Eye For Film >> Movies >> Belleville Rendez-Vous (2002) Film Review
The distance between Lilo & Stitch and Belleville Rendez-Vous is the distance between life itself and a packet of cornflakes. Although both are animated features, one is a work of genius and the other a commercial venture.
Sylvian Chomet's debut is reminiscent of Jean-Pierre Jeunet and Marc Caro's Delicatessen, which appeared out of a technicolour sky in 1990, untouched by convention, or cliche. Suddenly, black comedy, visual innovation, surreal humour and eccentricity returned to the cynical, if not jaded, craft of filmmaking.
Chomet's story of a determined, peg-legged, diminutive Portuguese granny, whose life is dedicated to the well-being of her dim, secretive grandson, from a leaning house beside a railway line in a French suburb around the time that Vincente Minnelli was shooting Gigi in Hollywood with Leslie Caron and Maurice Chevalier, is a patchwork of bizarre and unforgettable moments, many of which involve a fat dog called Bruno who barks at trains and an ageing trio of singing sisters who make music with domestic utensils.

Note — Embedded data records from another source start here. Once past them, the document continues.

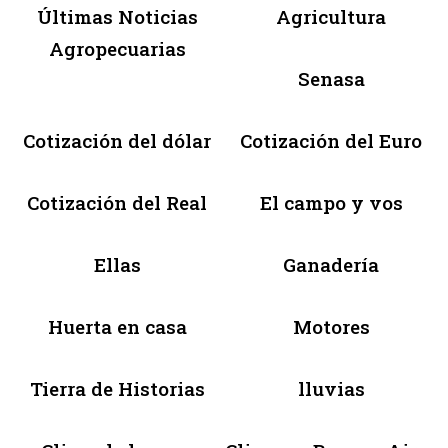
Últimas Noticias
Agricultura
Agropecuarias
Senasa
Cotización del dólar
Cotización del Euro
Cotización del Real
El campo y vos
Ellas
Ganadería
Huerta en casa
Motores
Tierra de Historias
lluvias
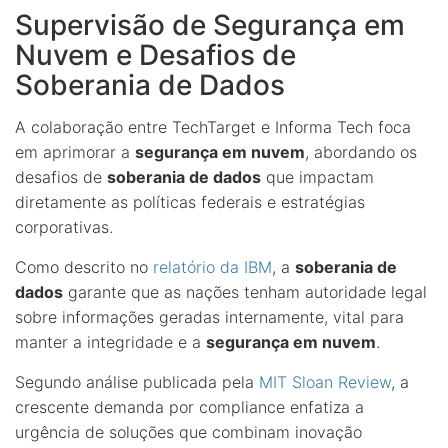
Supervisão de Segurança em
Nuvem e Desafios de
Soberania de Dados
A colaboração entre TechTarget e Informa Tech foca
em aprimorar a
segurança em nuvem
, abordando os
desafios de
soberania de dados
que impactam
diretamente as políticas federais e estratégias
corporativas.
Como descrito no
relatório da IBM
, a
soberania de
dados
garante que as nações tenham autoridade legal
sobre informações geradas internamente, vital para
manter a integridade e a
segurança em nuvem
.
Segundo análise publicada pela
MIT Sloan Review
, a
crescente demanda por compliance enfatiza a
urgência de soluções que combinam inovação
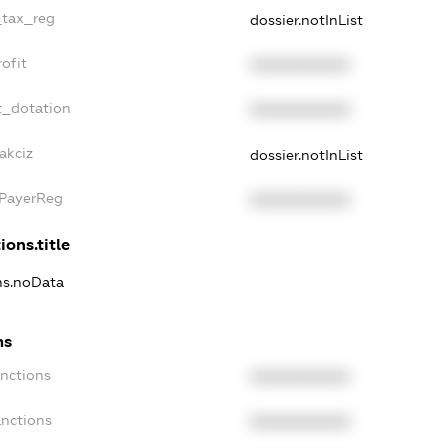
_tax_reg
dossier.notInList
ofit
XXXXXXXXXX
t_dotation
XXXXXXXXXX
akciz
dossier.notInList
xPayerReg
XXXXXXXXXX
ions.title
ons.noData
ns
anctions
XXXXXXXXXX
anctions
XXXXXXXXXX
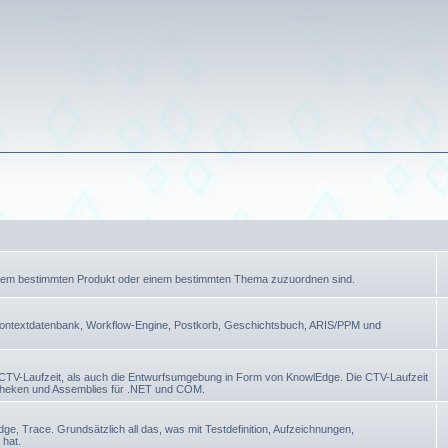
einem bestimmten Produkt oder einem bestimmten Thema zuzuordnen sind.
ontextdatenbank, Workflow-Engine, Postkorb, Geschichtsbuch, ARIS/PPM und
 CTV-Laufzeit, als auch die Entwurfsumgebung in Form von KnowlEdge. Die CTV-Laufzeit
otheken und Assemblies für .NET und COM.
 Trace. Grundsätzlich all das, was mit Testdefinition, Aufzeichnungen,
 hat.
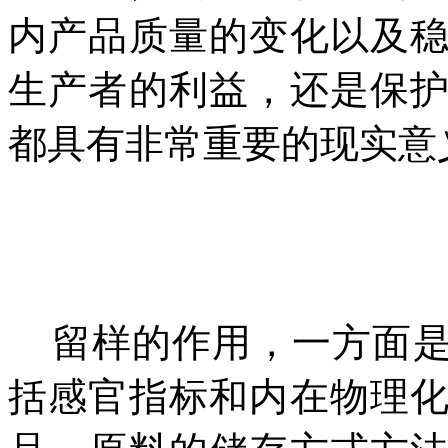
内产品质量的变化以及
生产者的利益，还是保
都具有非常重要的现实意
留样的作用，一方面
括感官指标和内在物理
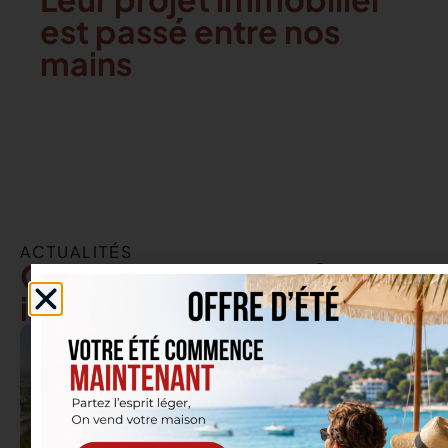
est passé entre nos
mains
ACTUALITÉS
Conseils & actualités
immobilières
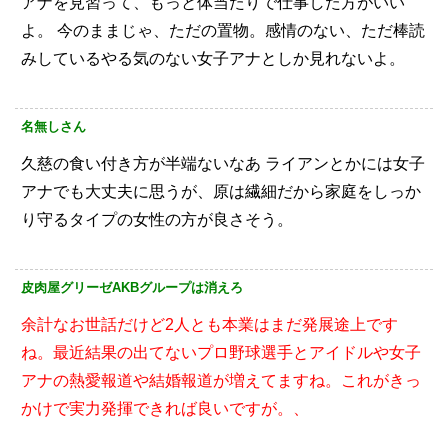
アナを見習って、もっと体当たりで仕事した方がいい
よ。
今のままじゃ、ただの置物。感情のない、ただ棒読
みしているやる気のない女子アナとしか見れないよ。
名無しさん
久慈の食い付き方が半端ないなあ
ライアンとかには女子
アナでも大丈夫に思うが、原は繊細だから家庭をしっか
り守るタイプの女性の方が良さそう。
皮肉屋グリーゼAKBグループは消えろ
余計なお世話だけど2人とも本業はまだ発展途上です
ね。最近結果の出てないプロ野球選手とアイドルや女子
アナの熱愛報道や結婚報道が増えてますね。これがきっ
かけで実力発揮できれば良いですが。、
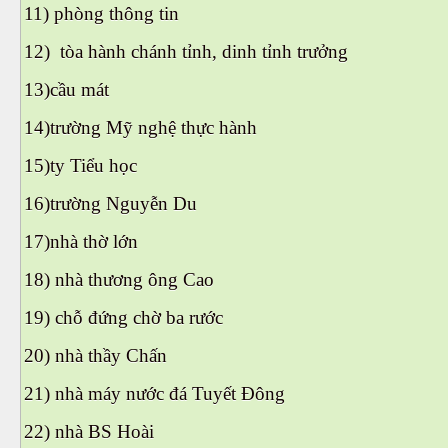
11) phòng thông tin
12) ‎ tòa hành chánh tỉnh, dinh tỉnh trưởng
13)cầu mát
14)trường Mỹ nghệ thực hành
15)ty Tiểu học
16)trường Nguyễn Du
17)nhà thờ lớn
18) nhà thương ông Cao
19) ‎chỗ đứng chờ ba rước
20) ‎nhà thầy Chấn
21) ‎nhà máy nước đá Tuyết Đông
22) ‎nhà BS Hoài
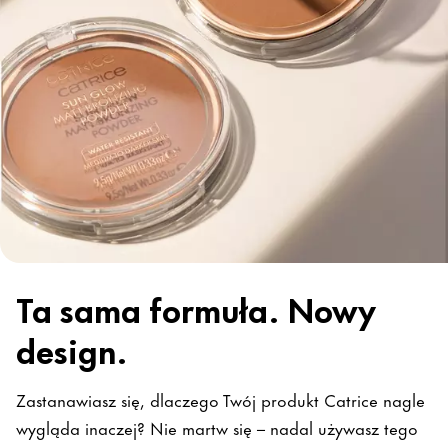
Ta sama formuła. Nowy
design.
Zastanawiasz się, dlaczego Twój produkt Catrice nagle
wygląda inaczej? Nie martw się – nadal używasz tego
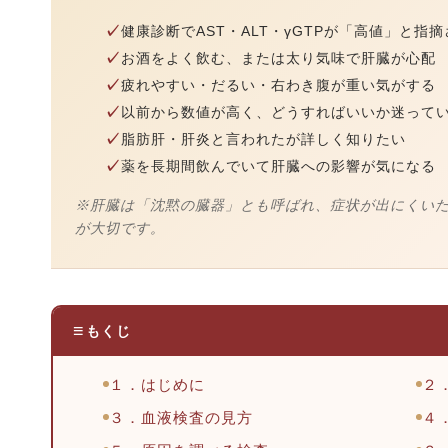
健康診断でAST・ALT・γGTPが「高値」と指
お酒をよく飲む、または太り気味で肝臓が心配
疲れやすい・だるい・右わき腹が重い気がする
以前から数値が高く、どうすればいいか迷って
脂肪肝・肝炎と言われたが詳しく知りたい
薬を長期間飲んでいて肝臓への影響が気になる
※肝臓は「沈黙の臓器」とも呼ばれ、症状が出にくい
が大切です。
もくじ
１．はじめに
２
３．血液検査の見方
４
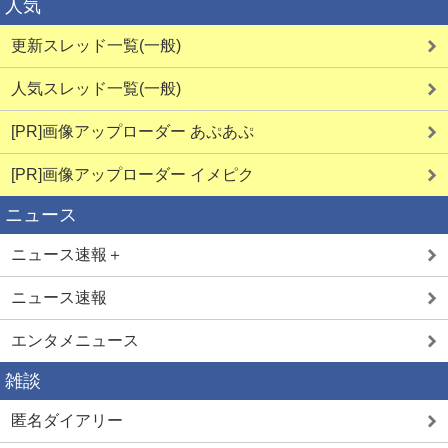
人気
更新スレッド一覧(一般)
人気スレッド一覧(一般)
[PR]画像アップローダー あぷあぷ
詳しく見る
詳しく見る
[PR]画像アップローダー イメピク
ニュース
エログルLIVE
JDとヤレる
ニュース速報＋
ニュース速報
エンタメニュース
雑談
詳しく見る
詳しく見る
匿名ダイアリー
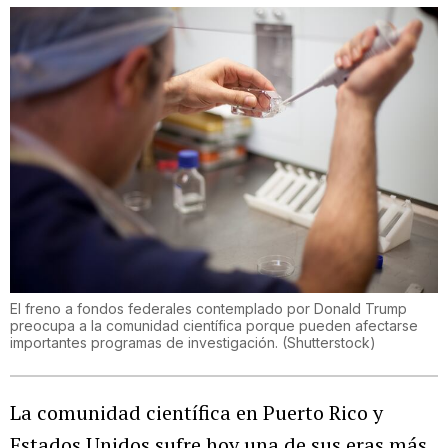
El freno a fondos federales contemplado por Donald Trump
preocupa a la comunidad científica porque pueden afectarse
importantes programas de investigación.
(
Shutterstock
)
La comunidad científica en Puerto Rico y
Estados Unidos sufre hoy una de sus eras más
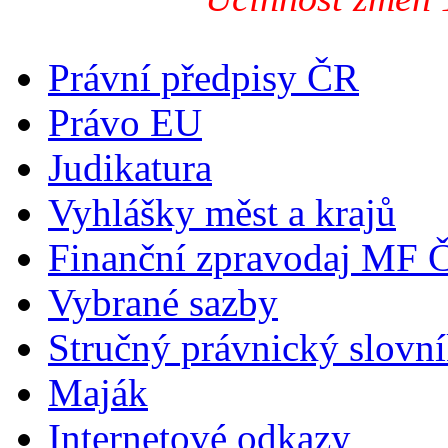
Právní předpisy ČR
Právo EU
Judikatura
Vyhlášky měst a krajů
Finanční zpravodaj MF 
Vybrané sazby
Stručný právnický slovn
Maják
Internetové odkazy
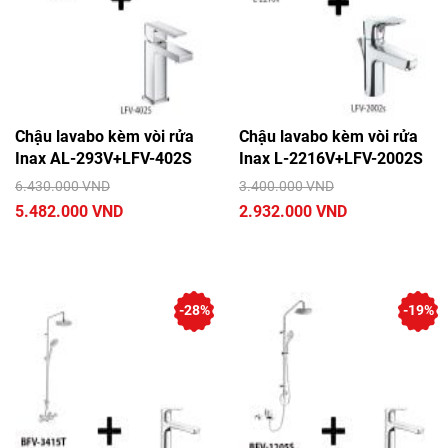
Chậu lavabo kèm vòi rửa
Chậu lavabo kèm vòi rửa
Inax AL-293V+LFV-402S
Inax L-2216V+LFV-2002S
6.430.000 VND
3.400.000 VND
5.482.000 VND
2.932.000 VND
-28%
-19%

The grandson grows up into a long distance cycle racer, whose thigh and calf muscles are so extended that he can't walk. Granny Souza has to massage him with a garden mower to keep his circulation going.

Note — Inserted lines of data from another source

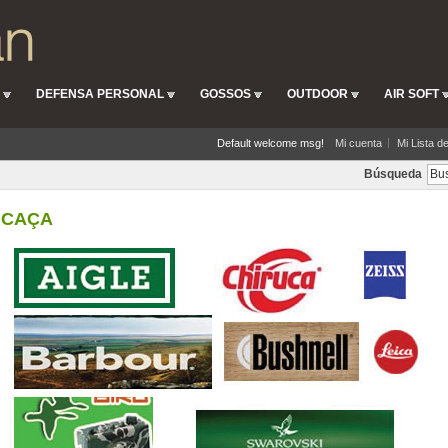
DEFENSA PERSONAL
GOSSOS
OUTDOOR
AIR SOFT
Default welcome msg!
Mi cuenta
Mi Lista d
Búsqueda
CAÇA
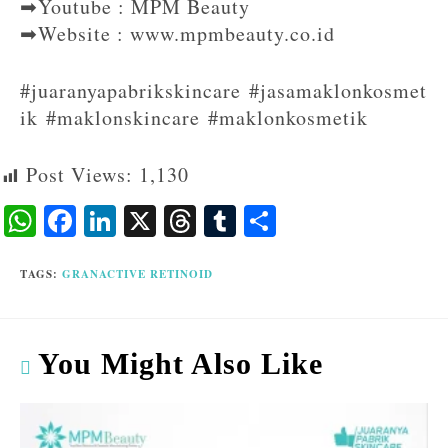
➡Youtube : MPM Beauty
➡Website : www.mpmbeauty.co.id
#juaranyapabrikskincare #jasamaklonkosmet
ik #maklonskincare #maklonkosmetik
Post Views:
1,130
W
F
Li
X
T
T
S
ha
ac
n
hr
u
ha
ts
eb
ke
ea
m
re
TAGS
:
GRANACTIVE RETINOID
A
o
dI
ds
bl
p
o
n
r
You Might Also Like
p
k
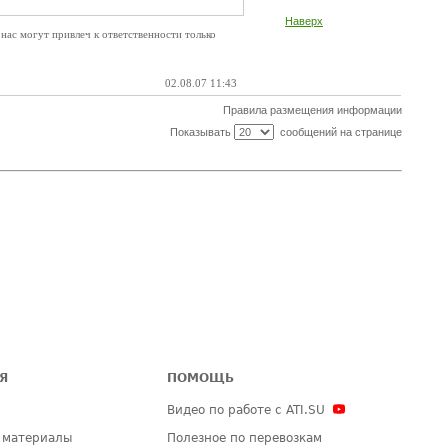
Наверх
 нас могут привлеч к ответственности только
02.08.07 11:43
Правила размещения информации
Показывать
сообщений на странице
Я
ПОМОЩЬ
Видео по работе с ATI.SU
 материалы
Полезное по перевозкам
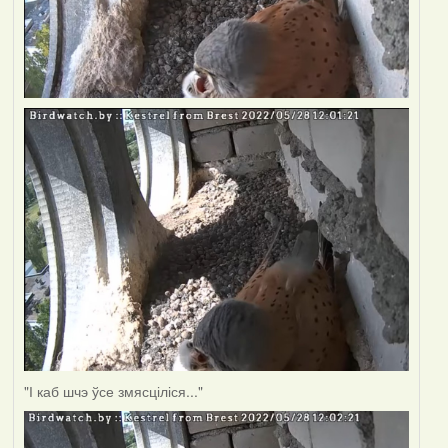
"І каб шчэ ўсе змясціліся..."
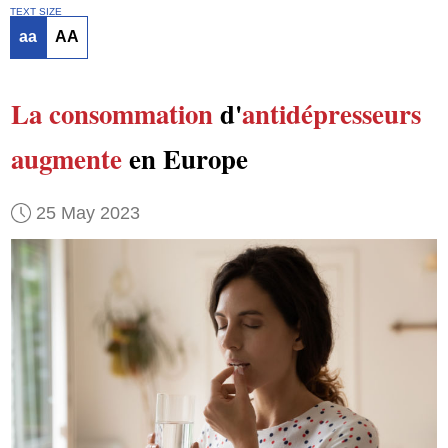
TEXT SIZE
aa
AA
La consommation
d'
antidépresseurs
augmente
en Europe
25 May 2023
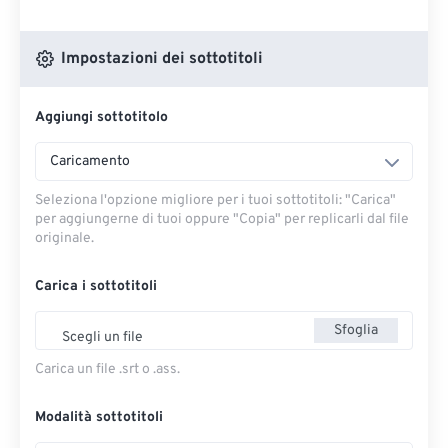
Impostazioni dei sottotitoli
Aggiungi sottotitolo
Caricamento
Seleziona l'opzione migliore per i tuoi sottotitoli: "Carica" ​​
per aggiungerne di tuoi oppure "Copia" per replicarli dal file
originale.
Carica i sottotitoli
Sfoglia
Scegli un file
Carica un file .srt o .ass.
Modalità sottotitoli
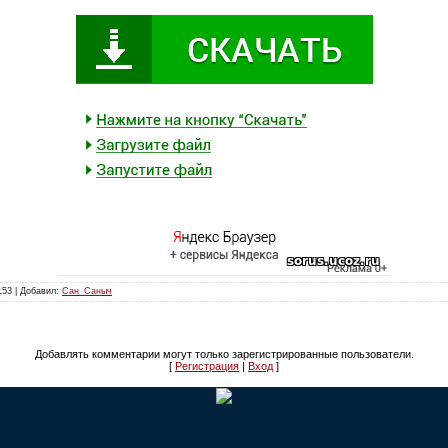
153 | Добавил:
Сан_Саныч
Добавлять комментарии могут только зарегистрированные пользователи.
[
Регистрация
|
Вход
]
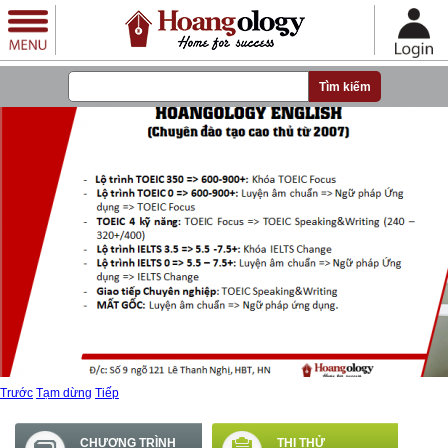
Nhảy đến nội dung
Trước
Tạm dừng
Tiếp
CHƯƠNG TRÌNH
THI THỬ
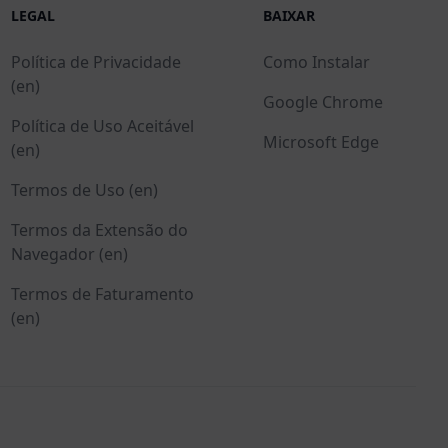
LEGAL
BAIXAR
Política de Privacidade
Como Instalar
(en)
Google Chrome
Política de Uso Aceitável
Microsoft Edge
(en)
Termos de Uso (en)
Termos da Extensão do
Navegador (en)
Termos de Faturamento
(en)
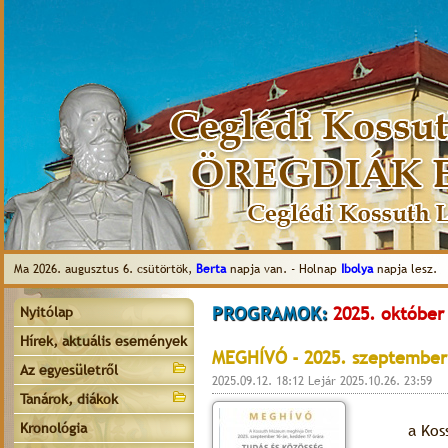
Ma 2026. augusztus 6. csütörtök,
Berta
napja van. - Holnap
Ibolya
napja lesz.
PROGRAMOK:
2025. október
Nyitólap
Hírek, aktuális események
MEGHÍVÓ - 2025. szeptember
Az egyesületről
2025.09.12. 18:12 Lejár 2025.10.26. 23:59
Tanárok, diákok
Kronológia
a Kos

The plot dips and dives through elaborately drawn tunnels of invention to the city of Belleville, where organised crime and nostalgia for the music of the Thirties holds sway. Granny Souza, Bruno and the singing triplets make their stand against cloned gangsters who have kidnapped the bicycle boy for their own devious and deadly entertainment.

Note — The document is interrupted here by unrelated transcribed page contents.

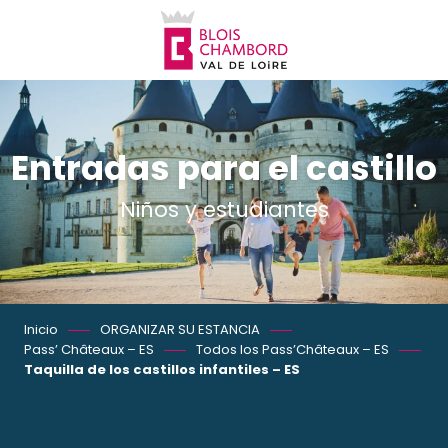
Aller
au
contenu
principal
Entradas para el castillo
Niños y estudiantes
Inicio
ORGANIZAR SU ESTANCIA
Pass’ Châteaux – ES
Todos los Pass’Châteaux – ES
Taquilla de los castillos infantiles – ES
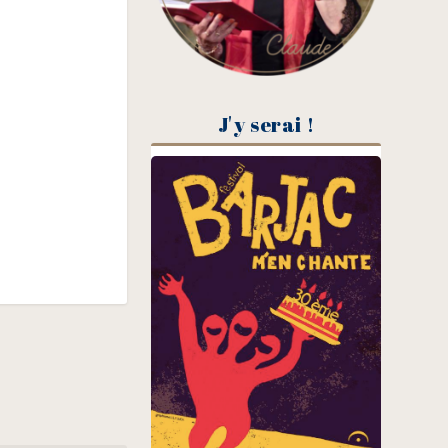
J'y serai !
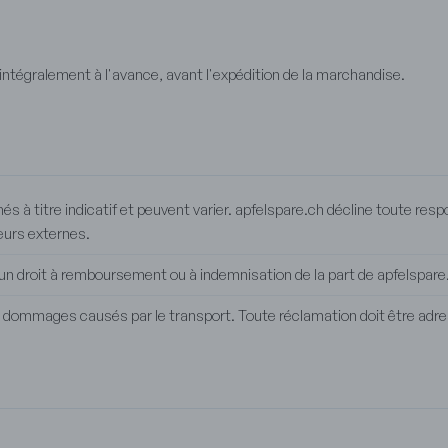
intégralement à l'avance, avant l'expédition de la marchandise.
és à titre indicatif et peuvent varier. apfelspare.ch décline toute resp
eurs externes.
cun droit à remboursement ou à indemnisation de la part de apfelspare
ommages causés par le transport. Toute réclamation doit être adre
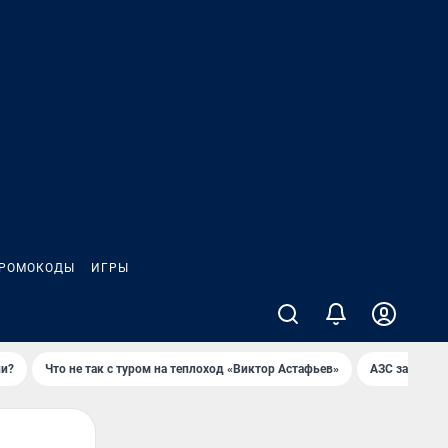
РОМОКОДЫ
ИГРЫ
ли?
Что не так с туром на теплоход «Виктор Астафьев»
AЗС закупае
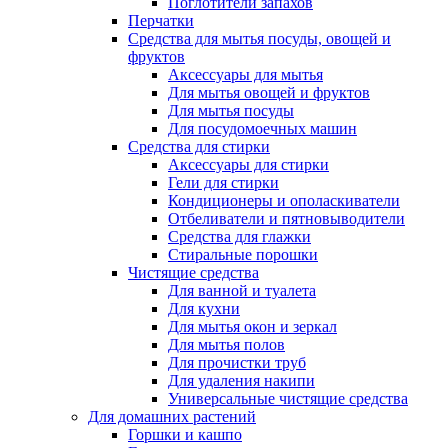
Поглотители запахов
Перчатки
Средства для мытья посуды, овощей и
фруктов
Аксессуары для мытья
Для мытья овощей и фруктов
Для мытья посуды
Для посудомоечных машин
Средства для стирки
Аксессуары для стирки
Гели для стирки
Кондиционеры и ополаскиватели
Отбеливатели и пятновыводители
Средства для глажки
Стиральные порошки
Чистящие средства
Для ванной и туалета
Для кухни
Для мытья окон и зеркал
Для мытья полов
Для прочистки труб
Для удаления накипи
Универсальные чистящие средства
Для домашних растений
Горшки и кашпо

Everything about this film is a surprise. The animation harks back to the glory years of Richard Williams, when experimental work from Eastern Europe influenced Western cartoonists who had rejected the sentimentality of the American school.
There is no dialogue, for example, although memorable sound effects. During this period of social history, when spin and marketing dictates the viewing habits of a nation, Chomet walks in the shadow of Nick Park, despite their styles being completely different, and lays claim to the heartbeat of those who believe that normality is a tranquilliser, administered by enemies of the imagination.